Department of Physical Medicine and Rehabilitation, University of Virginia Health System, Charlottesville, Virginia 22908-1004, USA.

出版信息

Am J Phys Med Rehabil. 2006 Nov;85(11):872-81. doi: 10.1097/01.phm.0000242647.81882.5c.
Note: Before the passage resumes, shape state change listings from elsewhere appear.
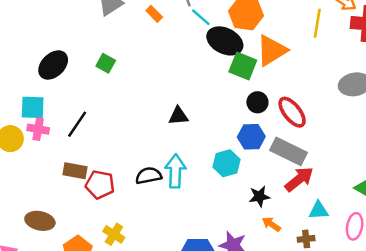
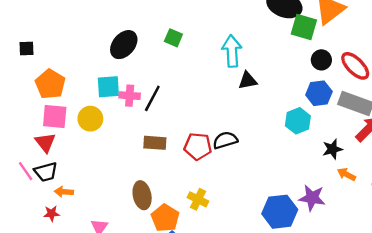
pink cross: (38, 129) -> (130, 96), moved
cyan arrow: (175, 171) -> (232, 51), moved
red pentagon: (100, 185) -> (198, 146), moved
brown ellipse: (40, 221) -> (142, 195), moved, turned 72

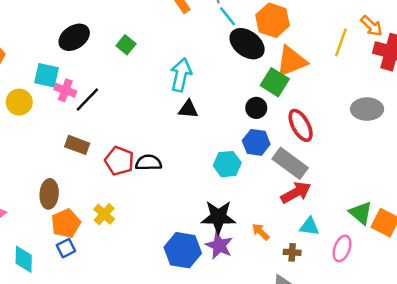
green square: (304, 27) -> (275, 82), moved
black circle: (321, 60) -> (256, 108), moved
black star: (332, 149) -> (218, 217), moved, size x1.6

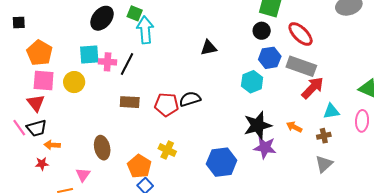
green square: (126, 45) -> (135, 13), moved
cyan arrow: (181, 75) -> (145, 30), moved
brown ellipse: (49, 194) -> (102, 148), moved
blue hexagon: (183, 250) -> (222, 162), moved

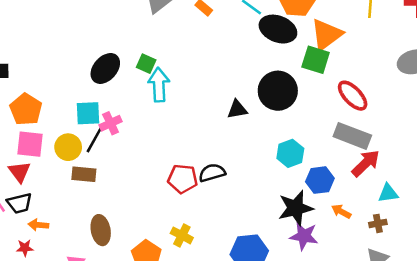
black circle: (262, 31) -> (278, 91), moved, size x1.8
blue hexagon: (270, 58) -> (320, 180), moved
pink cross: (108, 62) -> (111, 123), turned -30
black line: (127, 64) -> (95, 139), moved
brown rectangle: (130, 102) -> (84, 174), moved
DOI:10.1097/01.phm.0000242647.81882.5c
PMID:17079959
Abstract

OBJECTIVE

To analyze inpatient rehabilitation outcomes in total-knee arthroplasty (TKA) and total-hip arthroplasty (THA) patients using the 2004 Medicare 75% rule criteria.

DESIGN

This retrospective study compared outcomes in unilateral TKA (UTKA), bilateral TKA (BTKA), and THA after interdisciplinary inpatient rehabilitation (n = 867). Patients were separated into three comparison pairs: 1) UTKA or BTKA, 2) age <85 yrs or > or =85 yrs, and 3) body mass index (BMI) <50 or > or =50 kg/m. Length of stay (LOS), functional independence measure (FIM) scores (total, motor, and cognitive), hospital charges, FIM efficiency, and discharge disposition were analyzed.

RESULTS

BTKA improved total FIM score more than UTKA (43 vs. 38%; P = 0.039). TKA with BMI > or =50 kg/m had similar admission and discharge FIM motor scores compared with BMI <50 kg/m (P > 0.05). TKA patients > or =85 yrs had lower admission FIM scores, longer LOS (11.3 vs. 9.4 days), and 22% higher total charges than TKA patients younger than 85 yrs (P = 0.042). THA patients > or =85 yrs had 6-10% lower total FIM, FIM motor, and FIM cognition scores and were discharged to home less frequently than younger patients (P < 0.05). Total and daily charges were 21-162% higher in THA patients with BMIs > or =50 kg/m than in THA patients with BMIs <50 kg/m (P < 0.045).

CONCLUSION

All patients made functional gains during rehabilitation. However, the most costly and lengthy rehabilitation occurred in TKA patients > or =85 yrs and THA patients with BMI > or =50 kg/m.

摘要

目的

使用2004年医疗保险75%规则标准分析全膝关节置换术(TKA)和全髋关节置换术(THA)患者的住院康复结局。

设计

这项回顾性研究比较了跨学科住院康复后单侧TKA(UTKA)、双侧TKA(BTKA)和THA的结局(n = 867)。患者被分为三组进行比较:1)UTKA或BTKA,2)年龄<85岁或≥85岁,3)体重指数(BMI)<50或≥50 kg/m²。分析了住院时间(LOS)、功能独立性测量(FIM)评分(总分、运动和认知)、医院费用、FIM效率和出院处置情况。

结果

BTKA的FIM总分改善程度高于UTKA(43%对38%;P = 0.039)。BMI≥50 kg/m²的TKA患者与BMI<50 kg/m²的患者相比,入院和出院时的FIM运动评分相似(P>0.05)。≥85岁的TKA患者入院时的FIM评分较低,住院时间较长(11.3天对9.4天),总费用比85岁以下的TKA患者高22%(P = 0.042)。≥85岁的THA患者的FIM总分、FIM运动和FIM认知评分低6 - 10%,出院回家的频率低于年轻患者(P<0.05)。BMI≥50 kg/m²的THA患者的总费用和每日费用比BMI<50 kg/m²的THA患者高21 - 162%(P<0.045)。

结论

所有患者在康复期间功能均有改善。然而,费用最高且康复时间最长的是≥85岁的TKA患者和BMI≥50 kg/m²的THA患者。